## Description of the task
For the word "Battery", return each line of the data in which it occurs.
======== Supplied material
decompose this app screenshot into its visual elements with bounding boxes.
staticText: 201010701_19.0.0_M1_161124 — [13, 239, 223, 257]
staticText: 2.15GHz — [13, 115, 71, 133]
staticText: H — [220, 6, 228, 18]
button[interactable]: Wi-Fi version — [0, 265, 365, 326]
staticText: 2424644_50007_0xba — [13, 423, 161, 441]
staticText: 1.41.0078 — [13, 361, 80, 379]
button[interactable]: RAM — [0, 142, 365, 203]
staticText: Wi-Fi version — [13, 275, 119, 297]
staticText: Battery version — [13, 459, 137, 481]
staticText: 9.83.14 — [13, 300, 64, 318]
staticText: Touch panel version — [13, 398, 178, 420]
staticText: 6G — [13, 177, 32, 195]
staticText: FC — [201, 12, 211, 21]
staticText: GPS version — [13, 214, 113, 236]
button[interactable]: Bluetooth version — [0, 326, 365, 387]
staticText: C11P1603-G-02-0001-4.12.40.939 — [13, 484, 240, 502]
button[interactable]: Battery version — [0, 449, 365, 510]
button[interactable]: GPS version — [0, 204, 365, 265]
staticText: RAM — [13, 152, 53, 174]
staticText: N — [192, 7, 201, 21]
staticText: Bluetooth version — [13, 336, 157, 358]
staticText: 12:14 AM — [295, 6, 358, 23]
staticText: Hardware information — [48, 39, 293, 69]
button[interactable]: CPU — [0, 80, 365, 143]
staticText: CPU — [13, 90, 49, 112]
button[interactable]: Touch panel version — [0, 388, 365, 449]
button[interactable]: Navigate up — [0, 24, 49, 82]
================
## Response to this exercise
staticText: Battery version — [13, 459, 137, 481]
button[interactable]: Battery version — [0, 449, 365, 510]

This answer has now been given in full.